We’re rocking the same nail lacquer on our toes.

Ordering the same thing for lunch.

Telling stories with the same spastic limbs.

Ending sentences with the same last-word emphasis.

She shows me her car, her high school, the boutique where she works weekends.

We find ourselves gushing over statement tees and scoffing in unison at the spandex.

By the time we duck into a photo booth, she seems like someone with whom I’ve exchanged a thousand postcards and emails.

Over afternoon coffee, we swap stories about parents and besties and our three-letter nicknames.

At dusk, I meet her lovely sisters and adorably shy 8-foot boyfriend.

By sunset, I’m climbing the stairs of the home where she’s spent her teenage years.

I take a step into her bedroom—and halt.

The color scheme, the giant photo collage, the logo shopping bags:

This.

 Is.

 My.

High.

School.

Room.

I’ve decorated seven bedrooms since, but it’s this one I remember best.

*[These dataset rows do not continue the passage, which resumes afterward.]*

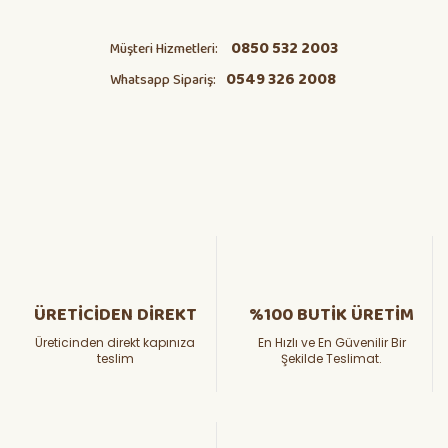
0850 532 2003
Müşteri Hizmetleri:
0549 326 2008
Whatsapp Sipariş:
ÜRETİCİDEN DİREKT
%100 BUTİK ÜRETİM
Üreticinden direkt kapınıza
En Hızlı ve En Güvenilir Bir
teslim
Şekilde Teslimat.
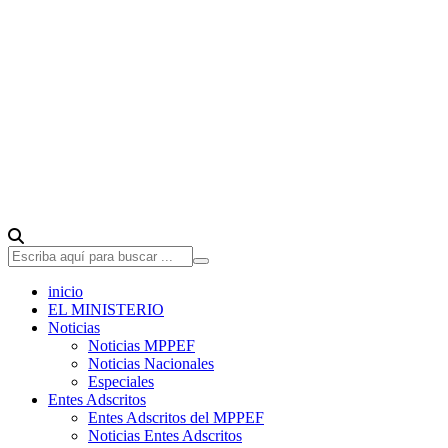
inicio
EL MINISTERIO
Noticias
Noticias MPPEF
Noticias Nacionales
Especiales
Entes Adscritos
Entes Adscritos del MPPEF
Noticias Entes Adscritos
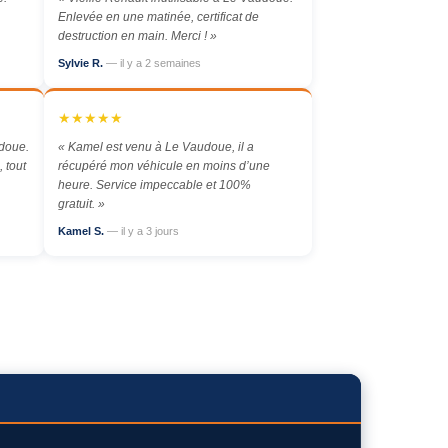
Enlevée en une matinée, certificat de
destruction en main. Merci ! »
Sylvie R.
— il y a 2 semaines
★★★★★
udoue.
« Kamel est venu à Le Vaudoue, il a
 tout
récupéré mon véhicule en moins d’une
heure. Service impeccable et 100%
gratuit. »
Kamel S.
— il y a 3 jours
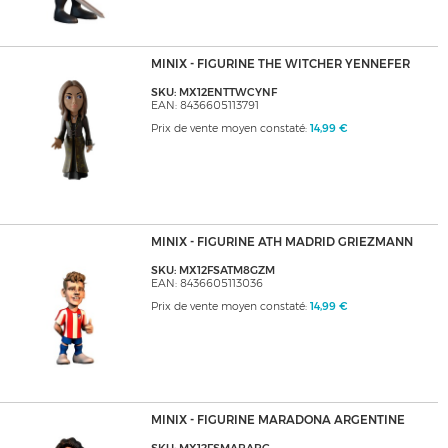
MINIX - FIGURINE THE WITCHER YENNEFER
SKU: MX12ENTTWCYNF
EAN: 8436605113791
Prix de vente moyen constaté:
14,99 €
MINIX - FIGURINE ATH MADRID GRIEZMANN
SKU: MX12FSATM8GZM
EAN: 8436605113036
Prix de vente moyen constaté:
14,99 €
MINIX - FIGURINE MARADONA ARGENTINE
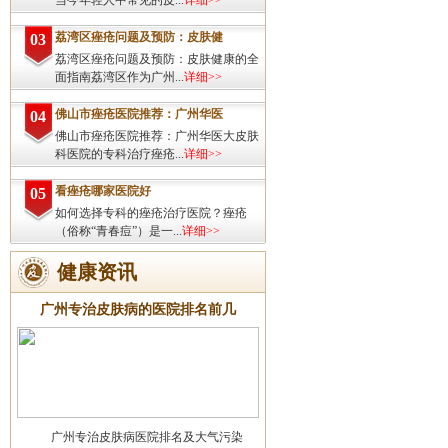
当今年轻人中常见的皮...
详细>>
荔湾区痤疮问题及预防：皮肤健
03
荔湾区痤疮问题及预防：皮肤健康的全
面指南荔湾区作为广州...
详细>>
佛山市痤疮医院推荐：广州华医
04
佛山市痤疮医院推荐：广州华医大皮肤
科医院的专科治疗痤疮...
详细>>
看痤疮哪家医院好
05
如何选择专科的痤疮治疗医院？痤疮
（俗称“青春痘”）是一...
详细>>
健康资讯
广州专治皮肤病的医院排名前几
广州专治皮肤病医院排名及大气污染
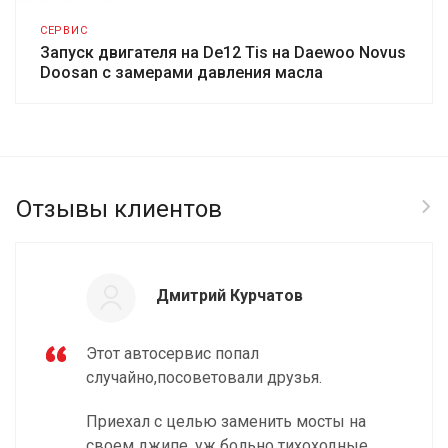
СЕРВИС
Запуск двигателя на De12 Tis на Daewoo Novus
Doosan с замерами давления масла
Отзывы клиентов
Дмитрий Курчатов
Этот автосервис попал
случайно,посоветовали друзья.
Приехал с целью заменить мосты на
своем джипе, уж больно тихоходные.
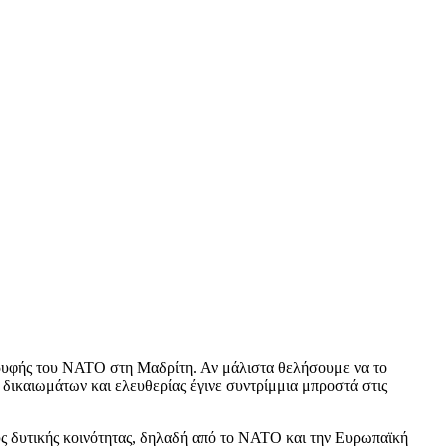
κορυφής του ΝΑΤΟ στη Μαδρίτη. Αν μάλιστα θελήσουμε να το
δικαιωμάτων και ελευθερίας έγινε συντρίμμια μπροστά στις
νούς δυτικής κοινότητας, δηλαδή από το ΝΑΤΟ και την Ευρωπαϊκή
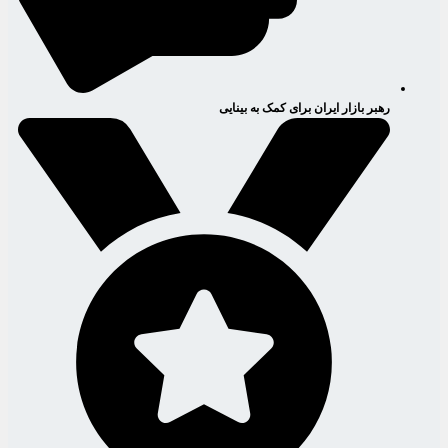
رهبر بازار ایران برای کمک به بینایی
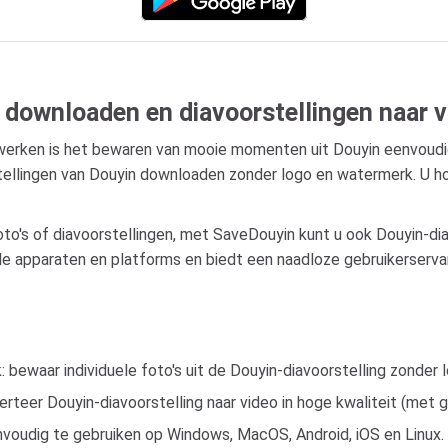
 downloaden en diavoorstellingen naar v
etwerken is het bewaren van mooie momenten uit Douyin eenvoudi
rstellingen van Douyin downloaden zonder logo en watermerk. U h
to's of diavoorstellingen, met SaveDouyin kunt u ook Douyin-d
le apparaten en platforms en biedt een naadloze gebruikerservar
bewaar individuele foto's uit de Douyin-diavoorstelling zonder 
rteer Douyin-diavoorstelling naar video in hoge kwaliteit (met ge
voudig te gebruiken op Windows, MacOS, Android, iOS en Linux.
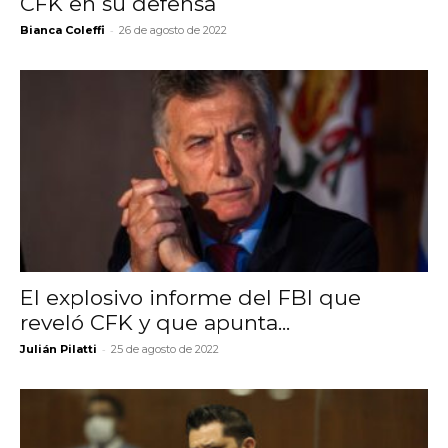
CFK en su defensa
-
Bianca Coleffi
26 de agosto de 2022
El explosivo informe del FBI que
reveló CFK y que apunta...
-
Julián Pilatti
25 de agosto de 2022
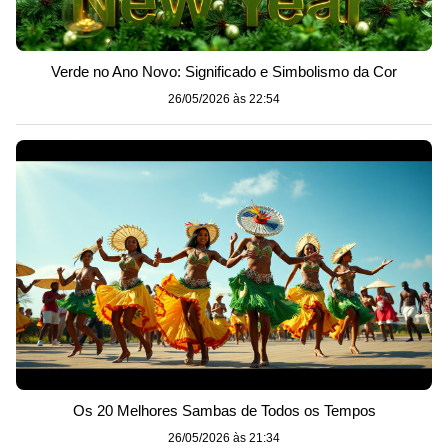
Verde no Ano Novo: Significado e Simbolismo da Cor
26/05/2026 às 22:54
Os 20 Melhores Sambas de Todos os Tempos
26/05/2026 às 21:34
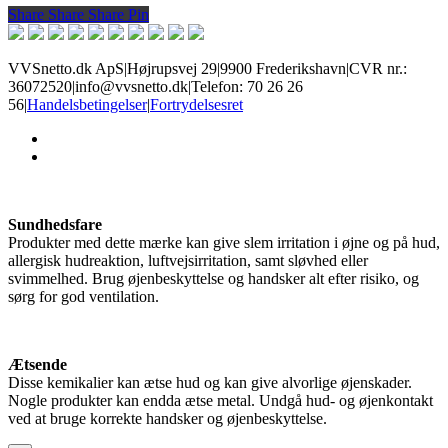
Share
Share
Share
Share
Pin
var:
er:
199 kr..
149 kr..
VVSnetto.dk ApS
|
Højrupsvej 29
|
9900 Frederikshavn
|
CVR nr.:
36072520
|
info@vvsnetto.dk
|
Telefon: 70 26 26
56
|
Handelsbetingelser
|
Fortrydelsesret
facebook
youtube
Sundhedsfare
Produkter med dette mærke kan give slem irritation i øjne og på hud,
allergisk hudreaktion, luftvejsirritation, samt sløvhed eller
svimmelhed. Brug øjenbeskyttelse og handsker alt efter risiko, og
sørg for god ventilation.
Ætsende
Disse kemikalier kan ætse hud og kan give alvorlige øjenskader.
Nogle produkter kan endda ætse metal. Undgå hud- og øjenkontakt
ved at bruge korrekte handsker og øjenbeskyttelse.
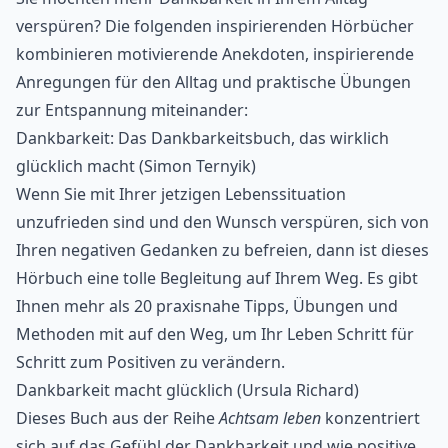
verspüren? Die folgenden
inspirierenden Hörbücher
kombinieren motivierende Anekdoten, inspirierende
Anregungen für den Alltag und praktische Übungen
zur Entspannung miteinander:
Dankbarkeit: Das Dankbarkeitsbuch, das wirklich
glücklich macht (Simon Ternyik)
Wenn Sie mit Ihrer jetzigen Lebenssituation
unzufrieden sind und den Wunsch verspüren, sich von
Ihren negativen Gedanken zu befreien, dann ist dieses
Hörbuch eine tolle Begleitung auf Ihrem Weg. Es gibt
Ihnen mehr als 20 praxisnahe Tipps, Übungen und
Methoden mit auf den Weg, um Ihr Leben Schritt für
Schritt zum Positiven zu verändern.
Dankbarkeit macht glücklich (Ursula Richard)
Dieses Buch aus der Reihe
Achtsam leben
konzentriert
sich auf das Gefühl der Dankbarkeit und wie positive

She shows me her closet organized by color and points out pictures of her late hamster.

In this moment, in this room: I feel exactly her age.

And exactly twice her age.

The paradox continues into the night: when I joyfully reunite with her parents, when I join the hysterics of dinner with 12 of her friends, and finally, when we pull on twin sets of pajamas and fall asleep discussing the merits of Justin Beiber’s documentary.